Salt-sensitive hypertension is a prevalent and clinically significant subtype of hypertension, where increased dietary salt intake elevates blood pressure and causes injury to multiple organ systems. Despite extensive research, dynamic molecular changes and conserved versus organ-specific transcriptional programs in hypertensive multi-organ damage remain poorly understood. Defining complex molecular pathways both in a temporal sequence and in an organ-specific manner is essential for developing targeted, precision therapies to mitigate hypertensive disease burden.

METHODS

We generated a longitudinal multi-organ transcriptomic atlas of salt-sensitive hypertension using RNA sequencing of kidney cortex, kidney medulla, heart, and liver from Dahl salt-sensitive rats across four disease stages. A comprehensive bioinformatic analysis mapped dynamic transcriptional programs, evaluated 50 biological pathways, and defined upstream regulators. Histological and biochemical assays complemented transcriptomic analysis, while integration with human genome-wide association studies (GWAS) and compound-transcriptome analysis provided translational insights and identified candidate therapeutics.

RESULTS

Salt-induced hypertension elicited both shared and tissue-specific transcriptional programs that evolved with disease progression. The kidney medulla showed robust early immune activation with metabolic suppression, while the cortex exhibited transient metabolic activation before declining and initiating immune activation. The liver and heart showed time-dependent metabolic and inflammatory remodeling. Cross-organ comparisons revealed a shared early proliferative response that converged on proinflammatory and fibrotic signatures.
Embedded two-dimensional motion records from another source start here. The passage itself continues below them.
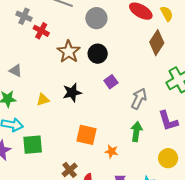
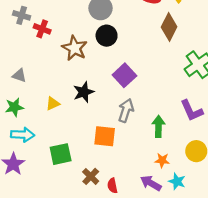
black circle: (98, 54) -> (107, 36), moved
purple square: (111, 82) -> (124, 75), size x1.5
gray arrow: (139, 99) -> (126, 110), moved
green square: (33, 145) -> (61, 154), moved
orange star: (111, 151) -> (162, 160), moved

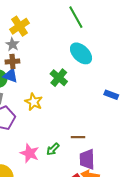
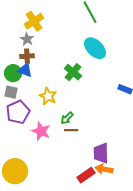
brown line: (78, 137) -> (71, 130), moved
green arrow: (53, 149) -> (67, 118), moved
pink star: (30, 153) -> (41, 131), moved

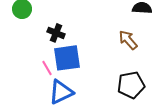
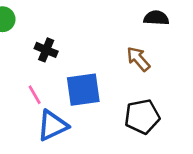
blue square: (67, 58) -> (83, 90), moved

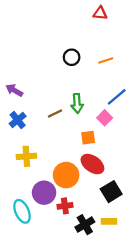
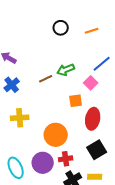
green arrow: (77, 103) -> (66, 70), turned 72
red ellipse: (92, 164) -> (93, 119), moved, turned 65
purple circle: (44, 193) -> (43, 163), moved
red cross: (65, 206) -> (66, 159), moved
Upstream regulator analysis identified 79 time- and tissue-specific transcription factors associated with gene expression dynamics. GWAS integration analysis revealed endocrine signaling, ion transport, lipid metabolism, and detoxification as conserved pathways across species, underscoring the translational relevance of the model and study. Predictive compound-transcriptome analyses identified kinase inhibitors targeting phosphoinositide 3-kinase, mechanistic target of rapamycin and cyclin-dependent kinases as top candidates to counteract maladaptive transcriptional programs.

CONCLUSIONS

This study defines temporal and tissue-specific transcriptomic remodeling in salt-sensitive hypertension and highlights the need for precision interventions to prevent progressive organ damage.